Oude Testament

Nieuwe Testament

Hebreeën 13:6-23 NBG-vertaling 1951 (NBG51)

6. Daarom kunnen wij met vertrouwen zeggen:De Here is mij een helper, ik zal niet vrezen;wat zou een mens mij doen?

7. Houdt uw voorgangers in gedachtenis, die het woord Gods tot u hebben gesproken; let op het einde van hun wandel en volgt hun geloof na.

8. Jezus Christus is gisteren en heden dezelfde en tot in eeuwigheid.

9. Laat u niet medeslepen door allerlei vreemde leringen; want het is goed, dat het hart zijn vastheid vindt in genade en niet in spijzen: wie het hierin zochten, hebben er geen baat bij gevonden.

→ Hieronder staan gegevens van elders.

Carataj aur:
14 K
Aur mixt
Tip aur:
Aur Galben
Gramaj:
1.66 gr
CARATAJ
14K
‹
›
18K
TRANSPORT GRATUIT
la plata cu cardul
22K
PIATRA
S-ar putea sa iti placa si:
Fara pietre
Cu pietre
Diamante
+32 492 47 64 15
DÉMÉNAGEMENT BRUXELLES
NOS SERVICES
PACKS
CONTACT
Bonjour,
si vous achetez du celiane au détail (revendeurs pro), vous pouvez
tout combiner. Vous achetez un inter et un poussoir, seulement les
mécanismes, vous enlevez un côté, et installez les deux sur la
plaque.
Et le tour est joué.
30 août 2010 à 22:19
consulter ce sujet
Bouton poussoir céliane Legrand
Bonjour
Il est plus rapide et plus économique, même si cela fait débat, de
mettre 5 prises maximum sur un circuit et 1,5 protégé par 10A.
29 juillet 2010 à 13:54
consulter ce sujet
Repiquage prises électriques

10. Wij hebben een altaar, waarvan zij, die de dienst voor de tabernakel verrichten, niet mogen eten.

11. Want van de dieren, waarvan het bloed als zondoffer door de hogepriester in het heiligdom werd gebracht, werd het lichaam buiten de legerplaats verbrand.

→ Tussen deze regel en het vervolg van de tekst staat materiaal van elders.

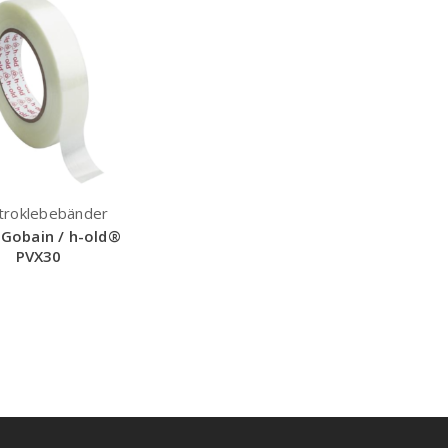
troklebebänder
-Gobain / h-old®
PVX30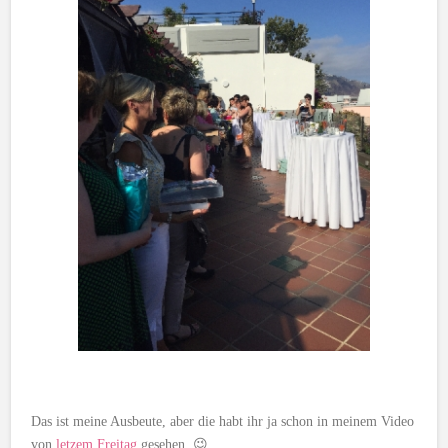
Das ist meine Ausbeute, aber die habt ihr ja schon in meinem Video
von
letzem Freitag
gesehen. 😉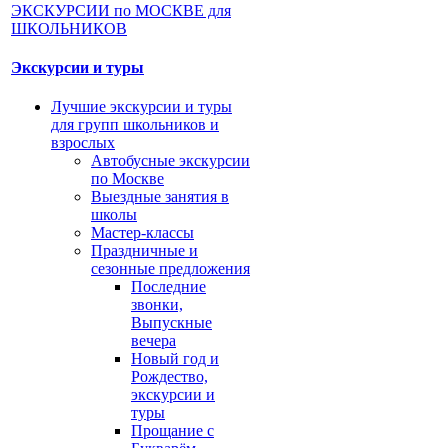
Экскурсии и туры
Лучшие экскурсии и туры
для групп школьников и
взрослых
Автобусные экскурсии
по Москве
Выездные занятия в
школы
Мастер-классы
Праздничные и
сезонные предложения
Последние
звонки,
Выпускные
вечера
Новый год и
Рождество,
экскурсии и
туры
Прощание с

12. Daarom heeft ook Jezus, ten einde zijn volk door zijn eigen bloed te heiligen, buiten de poort geleden.

13. Laten wij derhalve tot Hem uitgaan buiten de legerplaats en zijn smaad dragen.

14. Want wij hebben hier geen blijvende stad, maar wij zoeken de toekomstige.

15. Laten wij dan door Hem Gode voortdurend een lofoffer brengen, namelijk de vrucht onzer lippen, die zijn naam belijden.

16. En vergeet de weldadigheid en de mededeelzaamheid niet, want in zulke offers heeft God een welgevallen.

17. Gehoorzaamt uw voorgangers en onderwerpt u (aan hen), want zij zijn het, die waken over uw zielen, daar zij rekenschap zullen moeten afleggen. Laten zij het met vreugde kunnen doen en niet al zuchtende, want dat zou u geen nut doen.

18. Bidt voor ons, want wij vertrouwen, dat wij een goed geweten hebben, daar wij in alle opzichten de rechte weg willen gaan.

19. Met des te meer nadruk vermaan ik (u) dit te doen, opdat ik u te eerder teruggegeven moge worden.

20. De God nu des vredes, die onze Here Jezus, de grote herder der schapen door het bloed van een eeuwig verbond heeft teruggebracht uit de doden,

21. bevestige u in alle goed, om zijn wil te doen, terwijl Hij aan ons doe, wat in zijn ogen welbehagelijk is door Jezus Christus. Hem zij de heerlijkheid in alle eeuwigheid. Amen.

22. Ik vermaan u, broeders, houdt mij dit woord van vermaning ten goede, want ik schrijf u maar kort.

23. Weet, dat onze broeder Timoteüs in vrijheid gesteld is; als hij spoedig komt, zal ik met hem u bezoeken.